Когда профессор Кураев, преподающий в стенах МГУ, высмеивает "ненаучность" рериховцев и теософов, очевидно, он имеет свой взгляд на теорию познания. Данный взгляд, как оказалось, не менее занимателен, чем диаконовские ассоциации относительно любви. Стремясь посрамить теософию в трактовке библейского мифа о змее, Адаме, Еве и злополучном яблоке с древа познания, Кураев заявляет, что, оказывается, древо познания позволяло "приобрести реальный опыт жизни в Истине" (что, по мнению диакона, в церковной доктрине признается безусловным злом), а вот без этого вкушения плодов с древа, оказывается, "первой, теоретической осведомленности о добре и зле у него вполне хватало", потому что: "На библейском языке познать – значит, соединиться.

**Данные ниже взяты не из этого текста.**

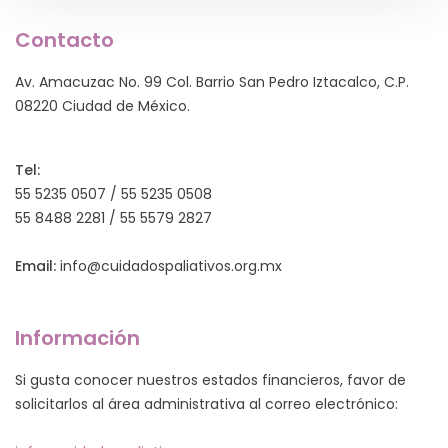
0
Documentación y Estudios de Mujeres, A.C. lanz. en
junio de 2020 la convocatoria para participar en el
Premio DEMAC extraordinario para tiempos
extraordinarios: “Desde las trincheras: heroínas
mexicanas en la...
Contacto
Av. Amacuzac No. 99 Col. Barrio San Pedro Iztacalco, C.P.
08220 Ciudad de México.
Tel:
55 5235 0507 / 55 5235 0508
55 8488 2281 / 55 5579 2827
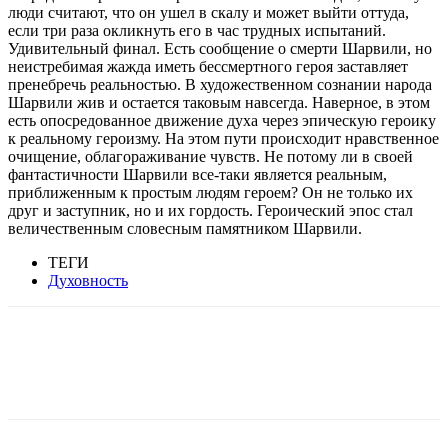
люди считают, что он ушел в скалу и может выйти оттуда,
если три раза окликнуть его в час трудных испытаний.
Удивительный финал. Есть сообщение о смерти Шарвили, но
неистребимая жажда иметь бессмертного героя заставляет
пренебречь реальностью. В художественном сознании народа
Шарвили жив и остается таковым навсегда. Наверное, в этом
есть опосредованное движение духа через эпическую героику
к реальному героизму. На этом пути происходит нравственное
очищение, облагораживание чувств. Не потому ли в своей
фантастичности Шарвили все-таки является реальным,
приближенным к простым людям героем? Он не только их
друг и заступник, но и их гордость. Героический эпос стал
величественным словесным памятником Шарвили.
ТЕГИ
Духовность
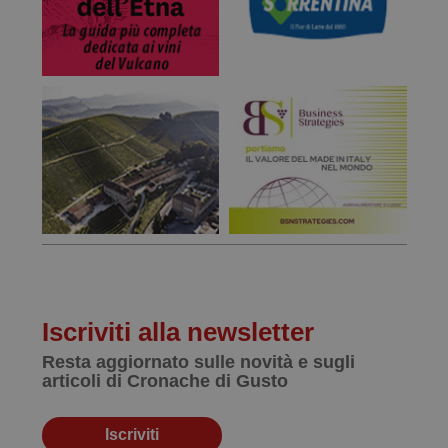
Iscriviti alla newsletter
Resta aggiornato sulle novità e sugli
articoli di Cronache di Gusto
Iscriviti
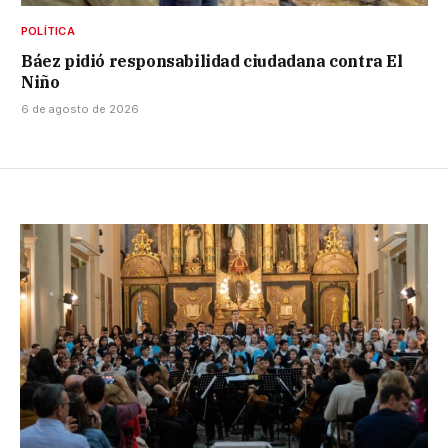
POLÍTICA
Báez pidió responsabilidad ciudadana contra El
Niño
6 de agosto de 2026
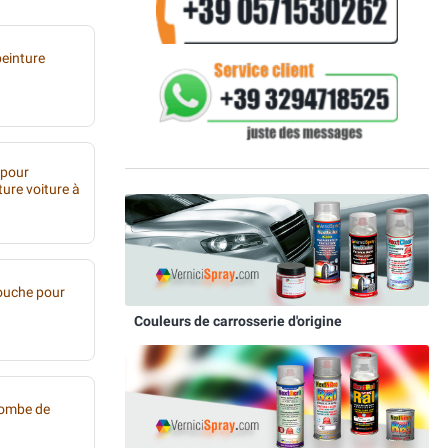
peinture
 pour
ture voiture à
ouche pour
Couleurs de carrosserie d'origine
bombe de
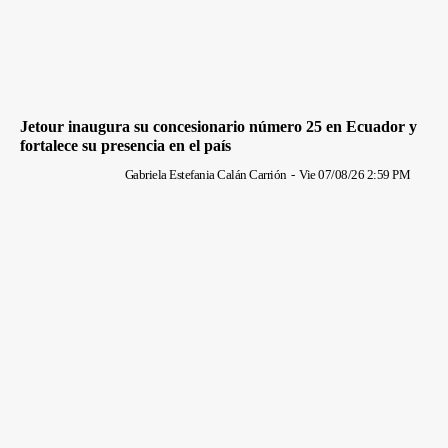
Jetour inaugura su concesionario número 25 en Ecuador y
fortalece su presencia en el país
Gabriela Estefania Calán Carrión
-
Vie 07/08/26 2:59 PM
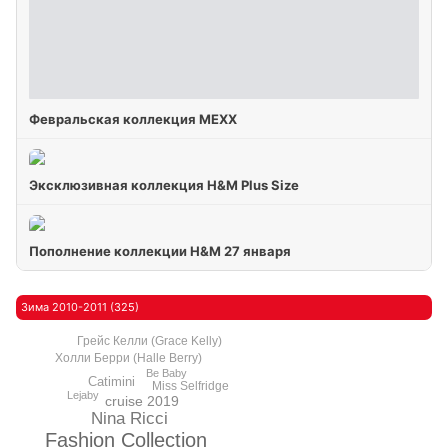
Февральская коллекция МЕХХ
Эксклюзивная коллекция H&M Plus Size
Пополнение коллекции H&M 27 января
Зима 2010-2011 (325)
Грейс Келли (Grace Kelly)
Холли Берри (Halle Berry)
Be Baby
Catimini
Miss Selfridge
Lejaby
cruise 2019
Nina Ricci
Fashion Collection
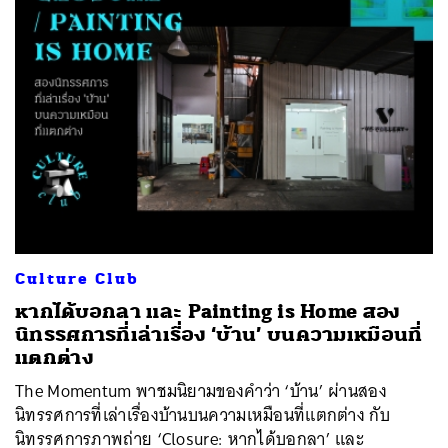
Culture Club
หากได้บอกลา และ Painting is Home สอง
นิทรรศการที่เล่าเรื่อง ‘บ้าน’ บนความเหมือนที่
แตกต่าง
The Momentum พาชมนิยามของคำว่า ‘บ้าน’ ผ่านสอง
นิทรรศการที่เล่าเรื่องบ้านบนความเหมือนที่แตกต่าง กับ
นิทรรศการภาพถ่าย ‘Closure: หากได้บอกลา’ และ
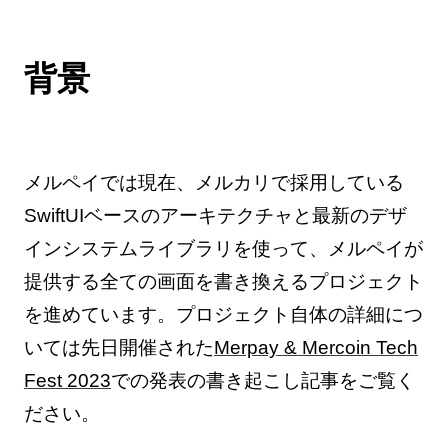
背景
メルペイでは現在、メルカリで採用している
SwiftUIベースのアーキテクチャと最新のデザ
インシステムライブラリを使って、メルペイが
提供する全ての画面を書き換えるプロジェクト
を進めています。プロジェクト自体の詳細につ
いては先日開催された
Merpay & Mercoin Tech
Fest 2023
での発表の書き起こし記事をご覧く
ださい。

Когда Библия говорит, что Адам познал жену свою – это означает, что он соединился с нею во едину плоть, а не то, что он прочитал книжку о женской физиологии"; "...люди к этому моменту – вопреки уверению змея – уже знали, что такое подлинное добро и подлинное зло. Недаром в церковной среде называют диавола первым большевиком – он как первый утопист предложил сжечь прошлое ради гипотетических будущих ценностей. Ева же должна была ответить искусителю: как ты говоришь, что я еще узнаю добро и зло..."[182], – дает ценный совет праматери человечества новорусский диакон.
И это – наука? И это – богословие? Увлекшись опровергательством, диакон, кандидат богословия и кандидат философских наук, запамятовал текст Ветхого Завета: слово "познать" в Ветхом Завете используется неоднократно и в большинстве случаев употребляется как раз в общепринятом смысле "знания"[183]. А вот и вывод Кураева, основанный на его лингвистическо-эротическом анализе слова "познать": "Та логика, что привела теософов к почитанию Сатаны (ложь диакона, – авт.[184]) как благодетеля и учителя мудрости, основана на ложных посылках, на суждении библейского значения слова "познание""[185].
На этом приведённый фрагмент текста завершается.